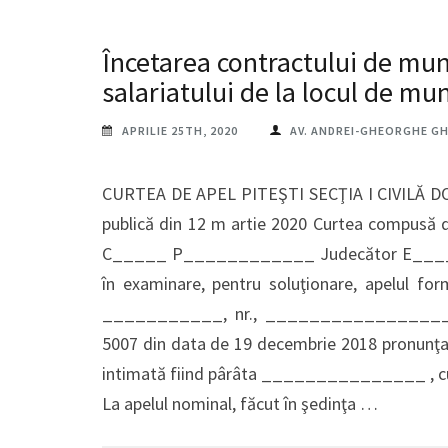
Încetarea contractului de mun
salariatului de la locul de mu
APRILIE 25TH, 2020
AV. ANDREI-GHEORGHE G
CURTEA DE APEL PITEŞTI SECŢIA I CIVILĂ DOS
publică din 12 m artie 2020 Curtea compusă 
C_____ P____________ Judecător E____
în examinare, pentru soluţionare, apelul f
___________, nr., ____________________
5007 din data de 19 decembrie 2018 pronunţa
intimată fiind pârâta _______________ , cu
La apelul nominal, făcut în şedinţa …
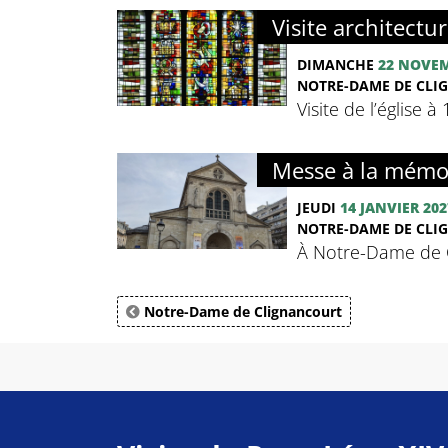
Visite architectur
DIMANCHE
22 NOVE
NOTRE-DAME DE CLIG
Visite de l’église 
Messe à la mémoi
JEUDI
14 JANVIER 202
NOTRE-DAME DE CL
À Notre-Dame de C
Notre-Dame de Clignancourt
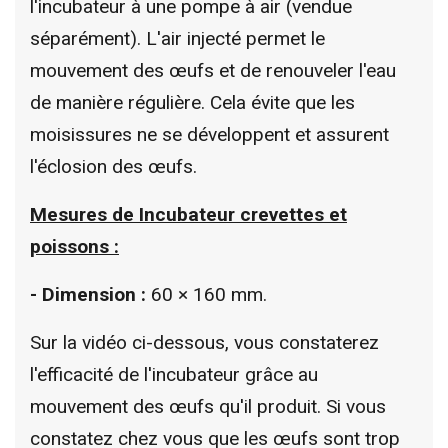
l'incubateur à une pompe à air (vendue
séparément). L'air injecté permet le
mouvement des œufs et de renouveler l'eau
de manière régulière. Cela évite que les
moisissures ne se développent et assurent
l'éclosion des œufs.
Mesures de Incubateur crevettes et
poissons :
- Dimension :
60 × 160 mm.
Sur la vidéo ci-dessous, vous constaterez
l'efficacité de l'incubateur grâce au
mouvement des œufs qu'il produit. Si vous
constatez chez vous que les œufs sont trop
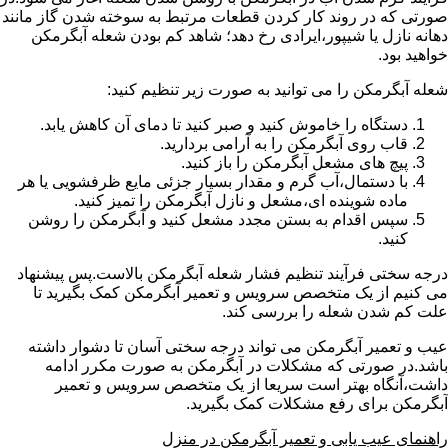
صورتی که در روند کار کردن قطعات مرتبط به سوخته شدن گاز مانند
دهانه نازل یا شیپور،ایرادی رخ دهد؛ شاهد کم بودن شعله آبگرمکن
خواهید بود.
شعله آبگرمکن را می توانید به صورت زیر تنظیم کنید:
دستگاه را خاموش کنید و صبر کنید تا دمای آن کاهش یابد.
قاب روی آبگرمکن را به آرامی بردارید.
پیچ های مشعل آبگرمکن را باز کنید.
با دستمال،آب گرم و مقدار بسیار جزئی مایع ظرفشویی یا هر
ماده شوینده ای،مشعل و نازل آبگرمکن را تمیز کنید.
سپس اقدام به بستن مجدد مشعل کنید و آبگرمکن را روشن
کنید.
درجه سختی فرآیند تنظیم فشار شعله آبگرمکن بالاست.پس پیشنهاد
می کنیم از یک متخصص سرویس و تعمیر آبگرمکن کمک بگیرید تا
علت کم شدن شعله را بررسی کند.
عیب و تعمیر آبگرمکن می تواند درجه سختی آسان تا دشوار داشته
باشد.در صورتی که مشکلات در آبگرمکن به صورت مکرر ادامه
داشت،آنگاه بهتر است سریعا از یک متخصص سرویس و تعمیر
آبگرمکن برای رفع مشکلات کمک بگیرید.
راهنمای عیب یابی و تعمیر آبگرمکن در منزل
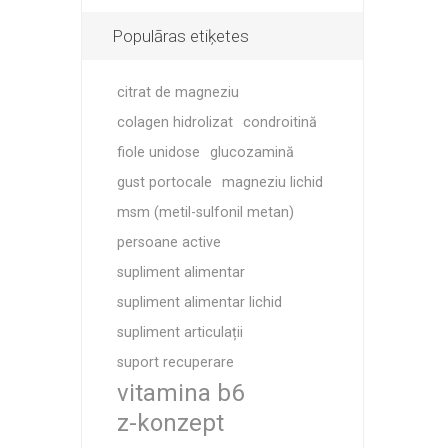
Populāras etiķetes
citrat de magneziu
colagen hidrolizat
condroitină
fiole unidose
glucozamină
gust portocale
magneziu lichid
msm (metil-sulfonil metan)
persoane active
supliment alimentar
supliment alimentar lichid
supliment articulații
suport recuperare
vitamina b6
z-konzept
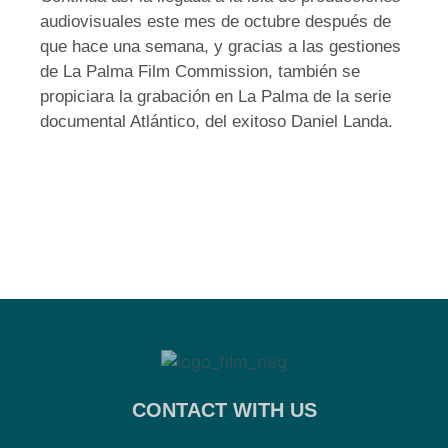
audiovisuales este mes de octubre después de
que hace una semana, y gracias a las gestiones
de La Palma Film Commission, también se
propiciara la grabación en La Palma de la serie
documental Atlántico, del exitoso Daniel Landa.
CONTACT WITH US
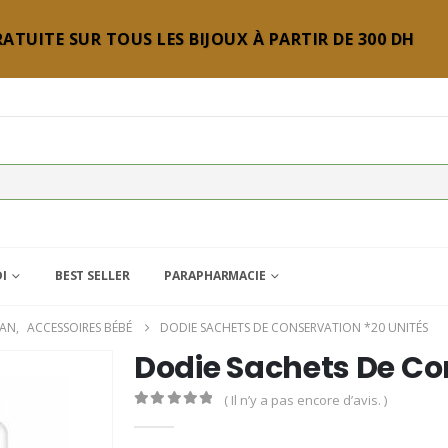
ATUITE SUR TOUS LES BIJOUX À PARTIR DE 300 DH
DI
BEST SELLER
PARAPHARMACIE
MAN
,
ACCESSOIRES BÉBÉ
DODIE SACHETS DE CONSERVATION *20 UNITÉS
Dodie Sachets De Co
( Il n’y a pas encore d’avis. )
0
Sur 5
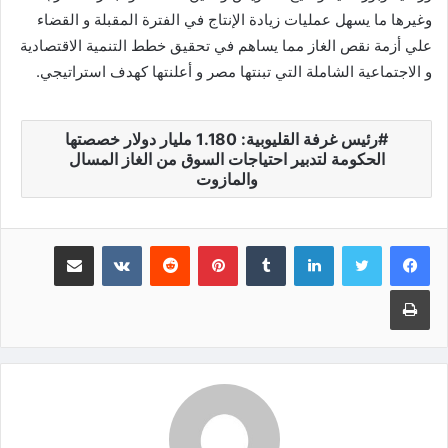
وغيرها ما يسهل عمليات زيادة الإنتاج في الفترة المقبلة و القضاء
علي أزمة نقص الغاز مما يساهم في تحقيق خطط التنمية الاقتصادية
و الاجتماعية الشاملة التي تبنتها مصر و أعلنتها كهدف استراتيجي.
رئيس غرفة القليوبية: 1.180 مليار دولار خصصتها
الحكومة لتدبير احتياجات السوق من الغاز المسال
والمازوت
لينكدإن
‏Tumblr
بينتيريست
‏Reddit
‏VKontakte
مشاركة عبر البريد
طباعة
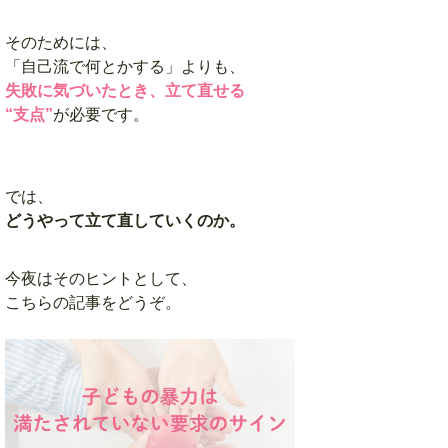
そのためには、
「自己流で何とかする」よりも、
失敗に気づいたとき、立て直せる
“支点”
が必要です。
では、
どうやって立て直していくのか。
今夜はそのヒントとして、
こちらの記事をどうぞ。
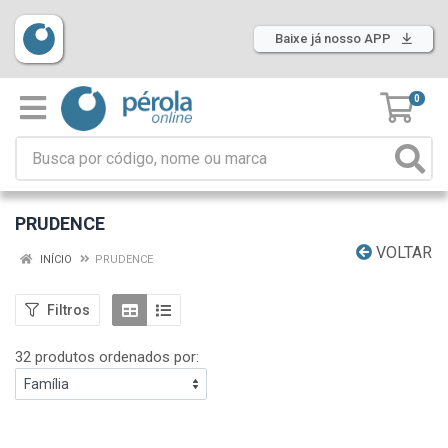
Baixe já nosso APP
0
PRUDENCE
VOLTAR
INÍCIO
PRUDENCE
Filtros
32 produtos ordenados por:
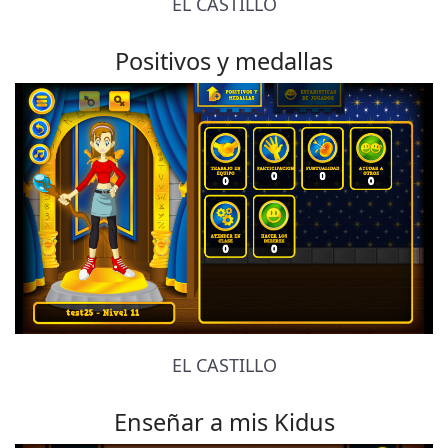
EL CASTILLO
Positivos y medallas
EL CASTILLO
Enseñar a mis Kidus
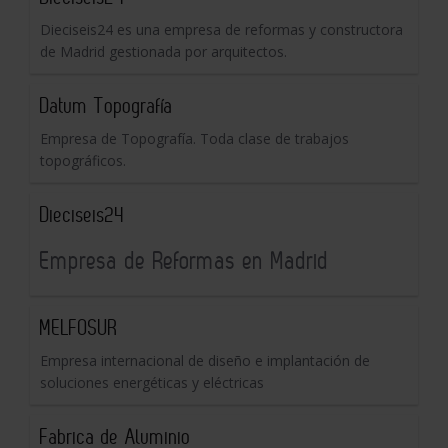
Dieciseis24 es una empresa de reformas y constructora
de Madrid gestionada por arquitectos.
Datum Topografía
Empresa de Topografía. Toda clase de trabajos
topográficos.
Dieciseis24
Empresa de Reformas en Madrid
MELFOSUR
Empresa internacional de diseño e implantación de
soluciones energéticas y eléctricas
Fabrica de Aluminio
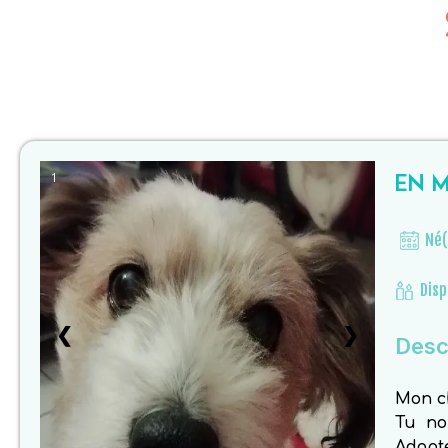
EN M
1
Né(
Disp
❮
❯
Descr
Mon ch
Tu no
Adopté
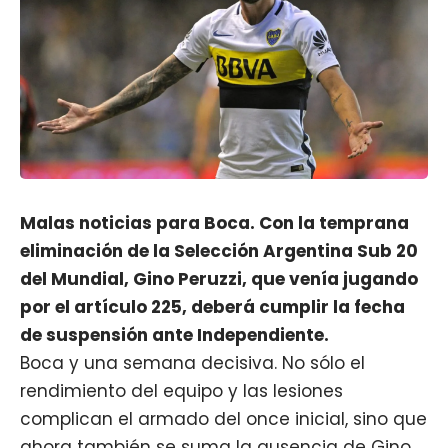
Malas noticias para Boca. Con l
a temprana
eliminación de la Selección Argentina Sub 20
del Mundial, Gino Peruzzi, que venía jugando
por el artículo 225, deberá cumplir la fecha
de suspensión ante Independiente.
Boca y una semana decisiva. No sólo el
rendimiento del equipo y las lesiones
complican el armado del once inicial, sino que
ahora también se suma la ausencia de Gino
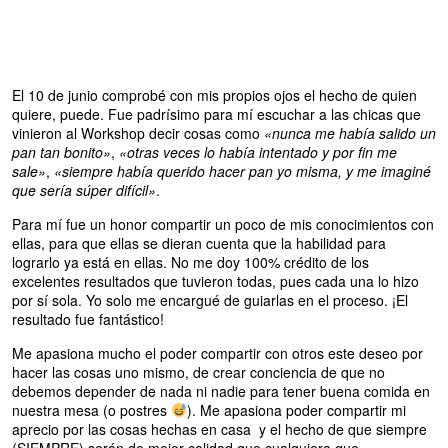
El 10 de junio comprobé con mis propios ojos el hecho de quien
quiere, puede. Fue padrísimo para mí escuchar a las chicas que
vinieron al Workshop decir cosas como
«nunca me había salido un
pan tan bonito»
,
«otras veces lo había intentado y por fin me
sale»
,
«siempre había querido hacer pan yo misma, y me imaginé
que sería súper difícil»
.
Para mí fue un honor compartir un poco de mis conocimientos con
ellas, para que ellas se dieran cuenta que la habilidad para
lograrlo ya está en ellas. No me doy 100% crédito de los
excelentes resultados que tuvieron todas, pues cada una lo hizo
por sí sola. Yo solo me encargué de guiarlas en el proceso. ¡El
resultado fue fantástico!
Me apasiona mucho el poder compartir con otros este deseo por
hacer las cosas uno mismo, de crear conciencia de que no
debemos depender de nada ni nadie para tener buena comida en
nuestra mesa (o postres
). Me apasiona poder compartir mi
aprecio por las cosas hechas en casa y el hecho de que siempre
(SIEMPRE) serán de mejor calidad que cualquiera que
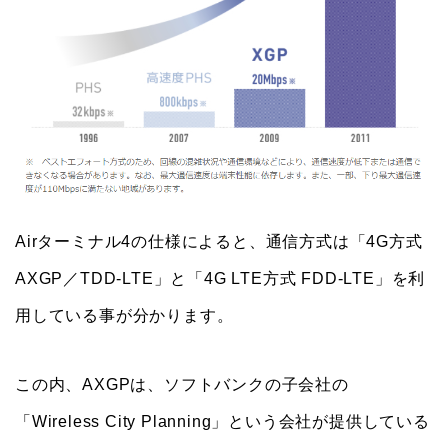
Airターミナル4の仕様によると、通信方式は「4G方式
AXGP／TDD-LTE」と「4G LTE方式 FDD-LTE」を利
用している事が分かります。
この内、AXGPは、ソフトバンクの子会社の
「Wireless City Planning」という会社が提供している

++++++++++

▸ Problem
Down to the last line, reproduce the material above exactly; skip its images.

▸ Result of the task
Încetarea contractului de mun
salariatului de la locul de mu
APRILIE 25TH, 2020
AV. ANDREI-GHEORGHE G
CURTEA DE APEL PITEŞTI SECŢIA I CIVILĂ DOS
publică din 12 m artie 2020 Curtea compusă 
C_____ P____________ Judecător E____
în examinare, pentru soluţionare, apelul f
___________, nr., ____________________
5007 din data de 19 decembrie 2018 pronunţa
intimată fiind pârâta _______________ , cu
La apelul nominal, făcut în şedinţa …
Visite architectur
DIMANCHE
22 NOVE
NOTRE-DAME DE CLIG
Visite de l’église 
Messe à la mémoi
JEUDI
14 JANVIER 202
NOTRE-DAME DE CL
À Notre-Dame de C
Notre-Dame de Clignancourt
l'incubateur à une pompe à air (vendue
séparément). L'air injecté permet le
mouvement des œufs et de renouveler l'eau
de manière régulière. Cela évite que les
moisissures ne se développent et assurent
l'éclosion des œufs.
Mesures de Incubateur crevettes et
poissons :
- Dimension :
60 × 160 mm.
Sur la vidéo ci-dessous, vous constaterez
l'efficacité de l'incubateur grâce au
mouvement des œufs qu'il produit. Si vous
constatez chez vous que les œufs sont trop
صورتی که در روند کار کردن قطعات مرتبط به سوخته شدن گاز مانند
دهانه نازل یا شیپور،ایرادی رخ دهد؛ شاهد کم بودن شعله آبگرمکن
خواهید بود.
شعله آبگرمکن را می توانید به صورت زیر تنظیم کنید:
دستگاه را خاموش کنید و صبر کنید تا دمای آن کاهش یابد.
قاب روی آبگرمکن را به آرامی بردارید.
پیچ های مشعل آبگرمکن را باز کنید.
با دستمال،آب گرم و مقدار بسیار جزئی مایع ظرفشویی یا هر
ماده شوینده ای،مشعل و نازل آبگرمکن را تمیز کنید.
سپس اقدام به بستن مجدد مشعل کنید و آبگرمکن را روشن
کنید.
درجه سختی فرآیند تنظیم فشار شعله آبگرمکن بالاست.پس پیشنهاد
می کنیم از یک متخصص سرویس و تعمیر آبگرمکن کمک بگیرید تا
علت کم شدن شعله را بررسی کند.
عیب و تعمیر آبگرمکن می تواند درجه سختی آسان تا دشوار داشته
باشد.در صورتی که مشکلات در آبگرمکن به صورت مکرر ادامه
داشت،آنگاه بهتر است سریعا از یک متخصص سرویس و تعمیر
آبگرمکن برای رفع مشکلات کمک بگیرید.
راهنمای عیب یابی و تعمیر آبگرمکن در منزل
Populāras etiķetes
citrat de magneziu
colagen hidrolizat
condroitină
fiole unidose
glucozamină
gust portocale
magneziu lichid
msm (metil-sulfonil metan)
persoane active
supliment alimentar
supliment alimentar lichid
supliment articulații
suport recuperare
vitamina b6
z-konzept
audiovisuales este mes de octubre después de
que hace una semana, y gracias a las gestiones
de La Palma Film Commission, también se
propiciara la grabación en La Palma de la serie
documental Atlántico, del exitoso Daniel Landa.
CONTACT WITH US
ATUITE SUR TOUS LES BIJOUX À PARTIR DE 300 DH
DI
BEST SELLER
PARAPHARMACIE
MAN
,
ACCESSOIRES BÉBÉ
DODIE SACHETS DE CONSERVATION *20 UNITÉS
Dodie Sachets De Co
( Il n’y a pas encore d’avis. )
0
Sur 5
وغيرها ما يسهل عمليات زيادة الإنتاج في الفترة المقبلة و القضاء
علي أزمة نقص الغاز مما يساهم في تحقيق خطط التنمية الاقتصادية
و الاجتماعية الشاملة التي تبنتها مصر و أعلنتها كهدف استراتيجي.
رئيس غرفة القليوبية: 1.180 مليار دولار خصصتها
الحكومة لتدبير احتياجات السوق من الغاز المسال
والمازوت
لينكدإن
‏Tumblr
بينتيريست
‏Reddit
‏VKontakte
مشاركة عبر البريد
طباعة
そのためには、
「自己流で何とかする」よりも、
失敗に気づいたとき、立て直せる
“支点”
が必要です。
では、
どうやって立て直していくのか。
今夜はそのヒントとして、
こちらの記事をどうぞ。
Baixe já nosso APP
0
PRUDENCE
VOLTAR
INÍCIO
PRUDENCE
Filtros
32 produtos ordenados por:
EL CASTILLO
Positivos y medallas
EL CASTILLO
Enseñar a mis Kidus
Dieciseis24 es una empresa de reformas y constructora
de Madrid gestionada por arquitectos.
Datum Topografía
Empresa de Topografía. Toda clase de trabajos
topográficos.
Dieciseis24
Empresa de Reformas en Madrid
MELFOSUR
Empresa internacional de diseño e implantación de
soluciones energéticas y eléctricas
Fabrica de Aluminio
EN M
1
Né(
Disp
❮
❯
Descr
Mon ch
Tu no
Adopté
Malas noticias para Boca. Con l
a temprana
eliminación de la Selección Argentina Sub 20
del Mundial, Gino Peruzzi, que venía jugando
por el artículo 225, deberá cumplir la fecha
de suspensión ante Independiente.
Boca y una semana decisiva. No sólo el
rendimiento del equipo y las lesiones
complican el armado del once inicial, sino que
ahora también se suma la ausencia de Gino
El 10 de junio comprobé con mis propios ojos el hecho de quien
quiere, puede. Fue padrísimo para mí escuchar a las chicas que
vinieron al Workshop decir cosas como
«nunca me había salido un
pan tan bonito»
,
«otras veces lo había intentado y por fin me
sale»
,
«siempre había querido hacer pan yo misma, y me imaginé
que sería súper difícil»
.
Para mí fue un honor compartir un poco de mis conocimientos con
ellas, para que ellas se dieran cuenta que la habilidad para
lograrlo ya está en ellas. No me doy 100% crédito de los
excelentes resultados que tuvieron todas, pues cada una lo hizo
por sí sola. Yo solo me encargué de guiarlas en el proceso. ¡El
resultado fue fantástico!
Me apasiona mucho el poder compartir con otros este deseo por
hacer las cosas uno mismo, de crear conciencia de que no
debemos depender de nada ni nadie para tener buena comida en
nuestra mesa (o postres
). Me apasiona poder compartir mi
aprecio por las cosas hechas en casa y el hecho de que siempre
(SIEMPRE) serán de mejor calidad que cualquiera que
Airターミナル4の仕様によると、通信方式は「4G方式
AXGP／TDD-LTE」と「4G LTE方式 FDD-LTE」を利
用している事が分かります。
この内、AXGPは、ソフトバンクの子会社の
「Wireless City Planning」という会社が提供している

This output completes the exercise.